Exercise:
Give again, word for word, each line below starting at the one that contains "出口商和税负严重过低的零售商缴纳的税款" and ending at the one that contains "2018 Te contamos".
══ Listed records ══
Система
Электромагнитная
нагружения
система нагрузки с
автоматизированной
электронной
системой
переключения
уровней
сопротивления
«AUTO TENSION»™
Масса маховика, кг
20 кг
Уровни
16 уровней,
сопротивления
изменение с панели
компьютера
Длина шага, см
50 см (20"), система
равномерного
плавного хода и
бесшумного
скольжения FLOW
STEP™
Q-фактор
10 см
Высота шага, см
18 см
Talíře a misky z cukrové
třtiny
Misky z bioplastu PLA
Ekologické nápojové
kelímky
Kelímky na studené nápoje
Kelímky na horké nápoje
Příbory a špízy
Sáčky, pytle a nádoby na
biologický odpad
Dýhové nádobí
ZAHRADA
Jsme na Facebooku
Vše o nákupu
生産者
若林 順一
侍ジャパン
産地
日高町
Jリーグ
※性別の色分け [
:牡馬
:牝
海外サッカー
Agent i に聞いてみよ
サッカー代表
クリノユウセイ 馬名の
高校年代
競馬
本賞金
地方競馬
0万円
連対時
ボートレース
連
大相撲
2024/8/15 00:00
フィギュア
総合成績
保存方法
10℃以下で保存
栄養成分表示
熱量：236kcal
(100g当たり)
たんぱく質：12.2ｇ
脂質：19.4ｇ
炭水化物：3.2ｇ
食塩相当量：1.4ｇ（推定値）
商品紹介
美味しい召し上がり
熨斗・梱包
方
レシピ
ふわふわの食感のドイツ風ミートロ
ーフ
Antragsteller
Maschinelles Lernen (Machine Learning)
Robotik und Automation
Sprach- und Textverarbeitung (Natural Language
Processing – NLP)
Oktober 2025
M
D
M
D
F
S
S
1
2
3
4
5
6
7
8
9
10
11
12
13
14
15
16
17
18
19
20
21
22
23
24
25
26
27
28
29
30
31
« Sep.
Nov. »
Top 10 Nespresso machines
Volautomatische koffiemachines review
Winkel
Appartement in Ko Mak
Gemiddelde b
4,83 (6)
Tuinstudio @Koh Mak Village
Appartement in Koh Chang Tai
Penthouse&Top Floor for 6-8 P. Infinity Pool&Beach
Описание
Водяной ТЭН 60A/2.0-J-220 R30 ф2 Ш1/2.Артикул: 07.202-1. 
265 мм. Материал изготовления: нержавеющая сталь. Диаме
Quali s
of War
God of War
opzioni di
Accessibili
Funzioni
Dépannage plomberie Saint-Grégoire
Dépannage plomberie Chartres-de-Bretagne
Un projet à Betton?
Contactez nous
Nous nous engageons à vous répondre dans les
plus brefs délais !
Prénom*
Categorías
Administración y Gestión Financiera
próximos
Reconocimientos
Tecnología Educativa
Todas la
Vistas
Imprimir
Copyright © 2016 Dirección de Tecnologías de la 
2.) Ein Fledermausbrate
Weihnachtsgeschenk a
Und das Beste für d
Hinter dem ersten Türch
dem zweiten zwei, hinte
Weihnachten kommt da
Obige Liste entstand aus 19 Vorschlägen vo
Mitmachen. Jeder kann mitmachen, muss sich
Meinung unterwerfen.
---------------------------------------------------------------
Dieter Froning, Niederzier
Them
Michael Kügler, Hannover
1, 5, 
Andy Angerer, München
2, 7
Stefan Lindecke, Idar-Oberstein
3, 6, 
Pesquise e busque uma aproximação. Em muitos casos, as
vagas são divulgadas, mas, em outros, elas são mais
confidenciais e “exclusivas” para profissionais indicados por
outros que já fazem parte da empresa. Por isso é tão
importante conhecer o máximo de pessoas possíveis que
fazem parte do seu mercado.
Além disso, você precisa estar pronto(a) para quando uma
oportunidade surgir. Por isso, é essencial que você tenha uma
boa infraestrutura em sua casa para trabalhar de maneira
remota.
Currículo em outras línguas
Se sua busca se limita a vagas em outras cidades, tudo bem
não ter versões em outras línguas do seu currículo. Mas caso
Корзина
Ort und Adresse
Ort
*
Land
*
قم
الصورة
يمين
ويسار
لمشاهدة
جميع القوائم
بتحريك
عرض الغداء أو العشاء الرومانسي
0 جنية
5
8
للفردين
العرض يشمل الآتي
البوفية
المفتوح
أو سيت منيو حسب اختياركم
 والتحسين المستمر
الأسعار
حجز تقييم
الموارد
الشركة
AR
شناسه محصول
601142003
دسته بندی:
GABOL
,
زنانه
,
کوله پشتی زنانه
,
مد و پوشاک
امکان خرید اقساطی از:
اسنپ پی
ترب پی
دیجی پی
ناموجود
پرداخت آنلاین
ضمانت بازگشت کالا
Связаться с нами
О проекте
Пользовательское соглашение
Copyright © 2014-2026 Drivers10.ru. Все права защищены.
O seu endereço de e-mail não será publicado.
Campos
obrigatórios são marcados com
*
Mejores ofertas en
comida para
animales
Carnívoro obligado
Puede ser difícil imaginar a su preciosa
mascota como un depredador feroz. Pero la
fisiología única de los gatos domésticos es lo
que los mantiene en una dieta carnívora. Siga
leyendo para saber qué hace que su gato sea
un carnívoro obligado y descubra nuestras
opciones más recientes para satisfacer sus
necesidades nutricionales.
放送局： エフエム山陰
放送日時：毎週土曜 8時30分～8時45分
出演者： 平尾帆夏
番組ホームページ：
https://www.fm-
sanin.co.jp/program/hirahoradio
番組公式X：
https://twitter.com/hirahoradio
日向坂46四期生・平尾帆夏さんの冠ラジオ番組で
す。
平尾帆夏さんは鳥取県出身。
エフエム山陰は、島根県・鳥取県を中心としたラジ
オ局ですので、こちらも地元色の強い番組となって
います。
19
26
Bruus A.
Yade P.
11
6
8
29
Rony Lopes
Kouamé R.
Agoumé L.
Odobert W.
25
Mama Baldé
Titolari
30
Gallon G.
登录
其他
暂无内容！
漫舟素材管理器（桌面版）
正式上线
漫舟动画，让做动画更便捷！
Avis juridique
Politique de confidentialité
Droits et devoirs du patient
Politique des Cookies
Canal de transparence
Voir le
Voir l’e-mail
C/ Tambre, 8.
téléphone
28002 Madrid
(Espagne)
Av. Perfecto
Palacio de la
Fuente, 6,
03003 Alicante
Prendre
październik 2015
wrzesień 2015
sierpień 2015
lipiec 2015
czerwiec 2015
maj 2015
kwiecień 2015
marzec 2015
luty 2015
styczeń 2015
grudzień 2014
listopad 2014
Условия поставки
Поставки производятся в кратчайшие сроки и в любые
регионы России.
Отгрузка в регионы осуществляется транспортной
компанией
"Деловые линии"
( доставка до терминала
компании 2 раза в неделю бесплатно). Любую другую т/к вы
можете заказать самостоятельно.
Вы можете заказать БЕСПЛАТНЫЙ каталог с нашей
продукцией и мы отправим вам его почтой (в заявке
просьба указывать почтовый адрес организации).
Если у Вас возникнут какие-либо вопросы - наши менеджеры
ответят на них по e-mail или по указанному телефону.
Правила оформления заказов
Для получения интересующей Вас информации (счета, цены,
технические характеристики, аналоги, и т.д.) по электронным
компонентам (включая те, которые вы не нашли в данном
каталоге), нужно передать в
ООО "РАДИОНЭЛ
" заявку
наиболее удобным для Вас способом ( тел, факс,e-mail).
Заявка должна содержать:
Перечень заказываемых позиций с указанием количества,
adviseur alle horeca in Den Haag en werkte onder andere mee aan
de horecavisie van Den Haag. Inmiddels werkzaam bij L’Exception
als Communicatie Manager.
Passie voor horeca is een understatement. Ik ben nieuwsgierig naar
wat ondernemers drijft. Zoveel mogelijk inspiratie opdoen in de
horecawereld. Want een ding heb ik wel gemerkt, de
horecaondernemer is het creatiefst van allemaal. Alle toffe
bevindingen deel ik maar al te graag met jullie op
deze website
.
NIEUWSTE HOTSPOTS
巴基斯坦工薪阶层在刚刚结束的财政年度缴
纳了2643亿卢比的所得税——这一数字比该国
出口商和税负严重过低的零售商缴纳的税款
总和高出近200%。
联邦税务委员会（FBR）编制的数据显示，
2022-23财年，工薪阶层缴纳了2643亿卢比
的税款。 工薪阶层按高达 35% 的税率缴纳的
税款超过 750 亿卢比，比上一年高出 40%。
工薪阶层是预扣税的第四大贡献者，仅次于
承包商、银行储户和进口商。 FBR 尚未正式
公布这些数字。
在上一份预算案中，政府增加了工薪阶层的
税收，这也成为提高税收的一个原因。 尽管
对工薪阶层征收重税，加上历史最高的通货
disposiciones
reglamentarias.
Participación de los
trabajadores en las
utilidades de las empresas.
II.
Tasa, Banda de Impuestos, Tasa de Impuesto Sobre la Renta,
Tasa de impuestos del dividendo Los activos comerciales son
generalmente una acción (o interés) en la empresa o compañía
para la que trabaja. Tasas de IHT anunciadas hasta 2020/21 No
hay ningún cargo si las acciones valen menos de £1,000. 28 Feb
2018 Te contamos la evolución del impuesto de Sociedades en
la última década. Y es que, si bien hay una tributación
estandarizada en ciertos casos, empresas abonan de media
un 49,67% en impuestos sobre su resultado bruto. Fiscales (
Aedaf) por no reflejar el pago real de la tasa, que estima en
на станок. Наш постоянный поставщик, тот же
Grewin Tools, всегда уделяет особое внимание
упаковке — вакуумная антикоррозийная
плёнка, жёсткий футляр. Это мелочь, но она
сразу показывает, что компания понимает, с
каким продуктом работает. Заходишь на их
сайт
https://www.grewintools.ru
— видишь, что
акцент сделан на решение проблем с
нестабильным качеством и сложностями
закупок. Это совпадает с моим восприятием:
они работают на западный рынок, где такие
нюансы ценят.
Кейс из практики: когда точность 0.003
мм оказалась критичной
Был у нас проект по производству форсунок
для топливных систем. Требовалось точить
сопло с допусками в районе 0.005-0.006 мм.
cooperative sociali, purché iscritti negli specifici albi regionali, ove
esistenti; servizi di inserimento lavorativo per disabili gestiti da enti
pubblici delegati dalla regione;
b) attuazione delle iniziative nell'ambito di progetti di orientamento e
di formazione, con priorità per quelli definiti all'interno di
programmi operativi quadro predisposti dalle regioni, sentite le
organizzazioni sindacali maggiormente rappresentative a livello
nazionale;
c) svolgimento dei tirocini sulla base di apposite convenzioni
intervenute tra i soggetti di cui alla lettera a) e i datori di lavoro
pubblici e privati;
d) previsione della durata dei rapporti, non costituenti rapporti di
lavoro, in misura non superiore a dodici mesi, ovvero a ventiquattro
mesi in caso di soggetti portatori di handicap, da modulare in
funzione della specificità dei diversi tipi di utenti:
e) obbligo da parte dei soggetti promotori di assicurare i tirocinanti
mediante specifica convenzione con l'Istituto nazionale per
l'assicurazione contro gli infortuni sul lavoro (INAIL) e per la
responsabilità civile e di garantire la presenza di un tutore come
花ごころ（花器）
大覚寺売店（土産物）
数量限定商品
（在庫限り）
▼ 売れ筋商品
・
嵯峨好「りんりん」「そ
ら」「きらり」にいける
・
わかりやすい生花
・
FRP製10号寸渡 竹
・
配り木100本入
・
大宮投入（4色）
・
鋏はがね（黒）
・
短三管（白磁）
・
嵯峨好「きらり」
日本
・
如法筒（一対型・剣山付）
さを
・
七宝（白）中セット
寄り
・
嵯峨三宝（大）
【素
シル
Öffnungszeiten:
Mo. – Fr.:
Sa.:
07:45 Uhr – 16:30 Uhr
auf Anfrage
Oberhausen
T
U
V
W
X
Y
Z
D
═══
Result for this task:
出口商和税负严重过低的零售商缴纳的税款
总和高出近200%。
联邦税务委员会（FBR）编制的数据显示，
2022-23财年，工薪阶层缴纳了2643亿卢比
的税款。 工薪阶层按高达 35% 的税率缴纳的
税款超过 750 亿卢比，比上一年高出 40%。
工薪阶层是预扣税的第四大贡献者，仅次于
承包商、银行储户和进口商。 FBR 尚未正式
公布这些数字。
在上一份预算案中，政府增加了工薪阶层的
税收，这也成为提高税收的一个原因。 尽管
对工薪阶层征收重税，加上历史最高的通货
disposiciones
reglamentarias.
Participación de los
trabajadores en las
utilidades de las empresas.
II.
Tasa, Banda de Impuestos, Tasa de Impuesto Sobre la Renta,
Tasa de impuestos del dividendo Los activos comerciales son
generalmente una acción (o interés) en la empresa o compañía
para la que trabaja. Tasas de IHT anunciadas hasta 2020/21 No
hay ningún cargo si las acciones valen menos de £1,000. 28 Feb
2018 Te contamos la evolución del impuesto de Sociedades en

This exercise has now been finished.